Some lines in the listing may contain the word "затмений". Say how many, with the number alone.
------ Supplied records ------
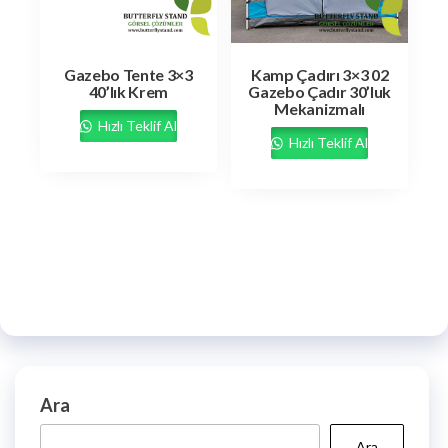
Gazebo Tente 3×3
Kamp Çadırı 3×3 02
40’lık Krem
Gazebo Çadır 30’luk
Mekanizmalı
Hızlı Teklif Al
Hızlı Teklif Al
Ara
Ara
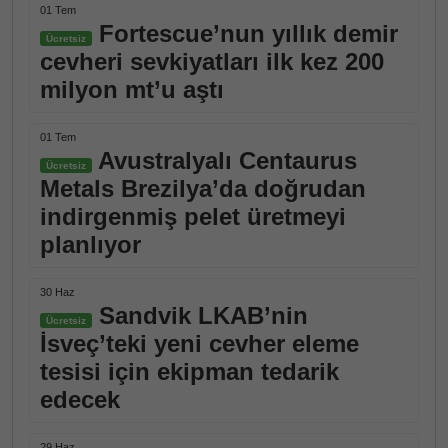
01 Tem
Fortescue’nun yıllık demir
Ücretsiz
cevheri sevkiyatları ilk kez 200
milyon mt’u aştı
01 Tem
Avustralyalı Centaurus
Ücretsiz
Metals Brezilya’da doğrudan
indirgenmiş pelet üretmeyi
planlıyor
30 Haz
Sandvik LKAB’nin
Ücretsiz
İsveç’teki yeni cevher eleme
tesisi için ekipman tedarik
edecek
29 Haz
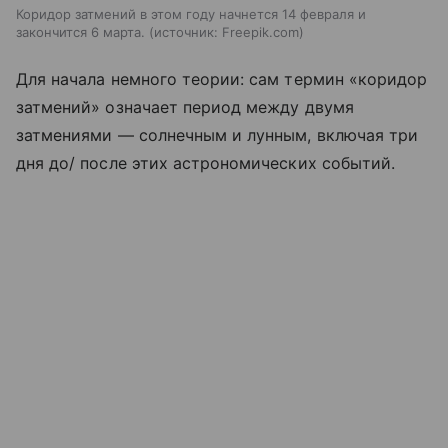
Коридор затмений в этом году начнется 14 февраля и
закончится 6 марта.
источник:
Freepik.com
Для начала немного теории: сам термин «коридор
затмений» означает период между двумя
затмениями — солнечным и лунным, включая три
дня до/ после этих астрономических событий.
------
------ Supplied records ------
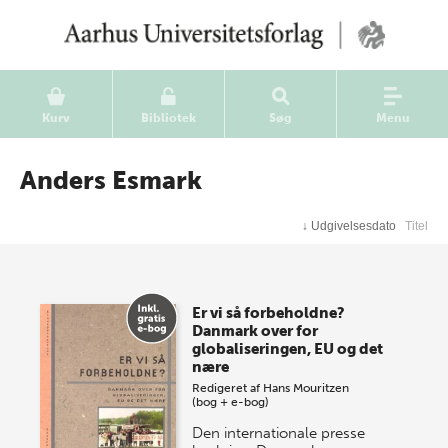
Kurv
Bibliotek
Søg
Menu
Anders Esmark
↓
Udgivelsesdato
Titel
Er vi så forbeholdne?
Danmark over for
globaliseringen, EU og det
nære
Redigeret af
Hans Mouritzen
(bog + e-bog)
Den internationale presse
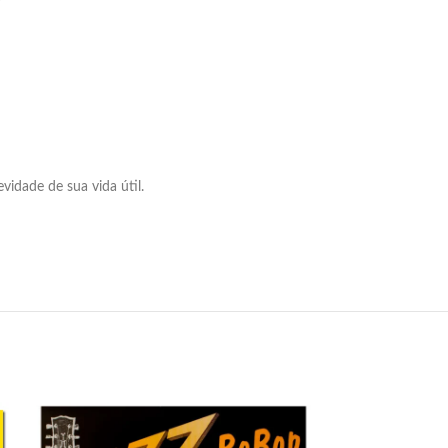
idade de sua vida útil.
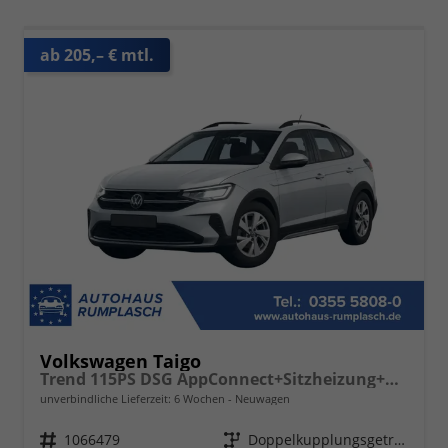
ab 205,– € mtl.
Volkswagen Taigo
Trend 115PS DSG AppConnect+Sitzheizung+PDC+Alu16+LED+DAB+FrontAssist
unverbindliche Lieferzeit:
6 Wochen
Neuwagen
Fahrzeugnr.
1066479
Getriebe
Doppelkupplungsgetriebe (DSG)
------
------ Supplied records ------
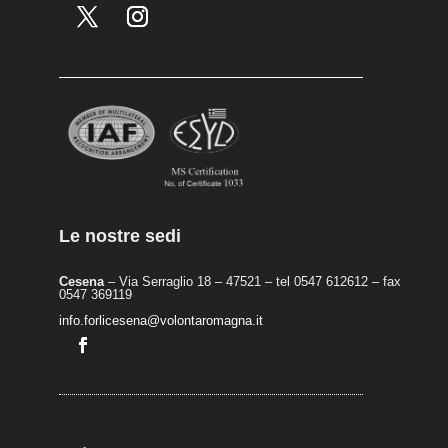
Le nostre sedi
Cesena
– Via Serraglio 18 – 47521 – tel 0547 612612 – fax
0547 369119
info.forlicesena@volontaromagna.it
------
**Response to the exercise**
2